It makes sense to clean up the air in your home with a HEPA air purifier, and there are many scientific studies backing up their use. Some of the studies have been larger and around for longer than others. With a quick search, I found ten trials on the impact of HEPA filtration, but the largest one involved only 45 people. Two of the studies involved children, which is helpful because we often get asked about HEPA filtration by parents who want to improve their child's asthma symptoms. We do know, from previous research, that HEPA filtration can reduce levels of airborne particles and of nicotine. A new study shows how HEPA filtration can help children with asthma who are exposed to secondhand smoke. Not only does secondhand smoke make asthma worse, but it is of course also associated with many other health risks.
A group of 225 children took part in the 'Cincinnati Asthma Prevention Study'. All the children in the study had physician-diagnosed asthma and were divided into two groups. The first group got two HEPA filtration units, one of which was installed in the main activity room in the house, the other was installed in the child's bedroom. The other group acted as a control, with two inactive HEPA filtration units being controlled. All of the children were being exposed to secondhand smoke to the level of five cigarettes a day, or more.
So how did the active HEPA filtration do? Very well. Having a real HEPA filter installed lead to a nearly 20% reduction in unscheduled asthma visits to the hospital.

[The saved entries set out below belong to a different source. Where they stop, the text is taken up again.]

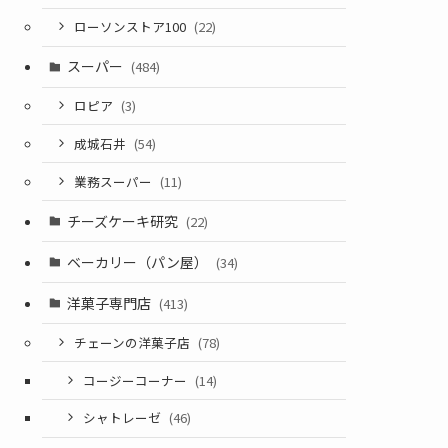
ローソンストア100
(22)
スーパー
(484)
ロピア
(3)
成城石井
(54)
業務スーパー
(11)
チーズケーキ研究
(22)
ベーカリー（パン屋）
(34)
洋菓子専門店
(413)
チェーンの洋菓子店
(78)
コージーコーナー
(14)
シャトレーゼ
(46)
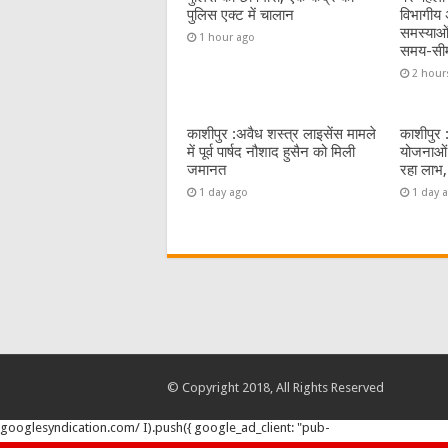
k
पुलिस एक्ट में चालान
विभागीय अ
समस्याओं
1 hour ago
समय-सी
2 hour
काशीपुर :अवैध शस्त्र लाइसेंस मामले
काशीपुर 
में पूर्व पार्षद नौशाद हुसैन को मिली
योजनाओं 
जमानत
रहा लाभ,
1 day ago
1 day 
© Copyright 2018, All Rights Reserved
googlesyndication.com/ I).push({ google_ad_client: "pub-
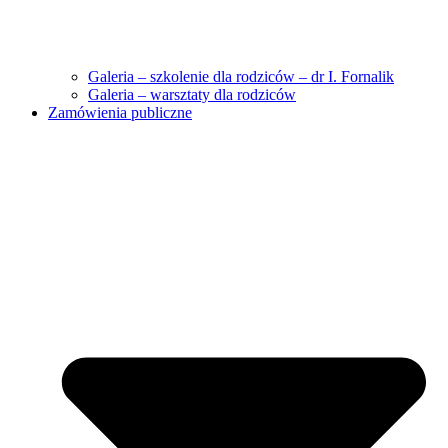
Galeria – szkolenie dla rodziców – dr I. Fornalik
Galeria – warsztaty dla rodziców
Zamówienia publiczne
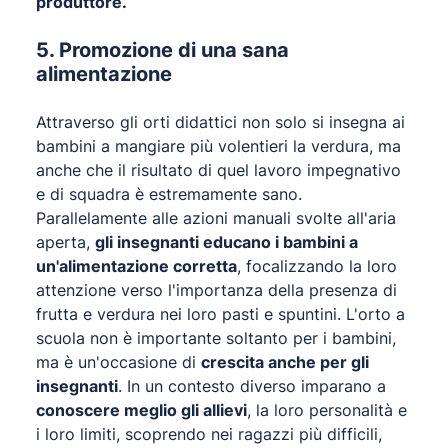
produttore.
5. Promozione di una sana
alimentazione
Attraverso gli orti didattici non solo si insegna ai
bambini a mangiare più volentieri la verdura, ma
anche che il risultato di quel lavoro impegnativo
e di squadra è estremamente sano.
Parallelamente alle azioni manuali svolte all'aria
aperta,
gli insegnanti educano i bambini a
un'alimentazione corretta
, focalizzando la loro
attenzione verso l'importanza della presenza di
frutta e verdura nei loro pasti e spuntini. L'orto a
scuola non è importante soltanto per i bambini,
ma è un'occasione di
crescita anche per gli
insegnanti
. In un contesto diverso imparano a
conoscere meglio gli allievi
, la loro personalità e
i loro limiti, scoprendo nei ragazzi più difficili,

There was also a significant reduction in the level of airborne particles of less than 0.3 micrometres diameter in the group with the HEPA filtration, which is what you would expect from a HEPA filter. However, there were no reductions in gaseous pollution levels in the homes (that is, nitrogen oxide levels did not go down). This was, of course, expected because gas pollution requires a different kind of filtration than particle pollution. That is why air filters such as the IQAir HealthPro 250 uses a medical grade HEPA filter in addition to a 5-pound blend of granular activated carbon and impregnated alumina.
The study also showed that a mere particle filter is not enough to significantly reduce asthma symptoms in children. The reason is that for controlling asthma symptoms, it is important to capture particle as well as gas pollution - both of which can be severe asthma triggers. To effectively reduce asthma symptoms in your child, it is also important that you buy the right kind of asthma air purifier. The amount of air flow, system leakage, as well as different filter stages, are key factors to consider.
Ideally, children would not be exposed to secondhand smoke at all. But in the real world, tobacco control is imperfect and more than one-fifth of children are exposed to secondhand smoke at any given time and for most of them, this will exacerbate their asthma. According to this study, there is much that can be done to reduce indoor air pollution - better ventilation, for example, as well as having a HEPA air filter are part of a multi-faceted strategy to do so.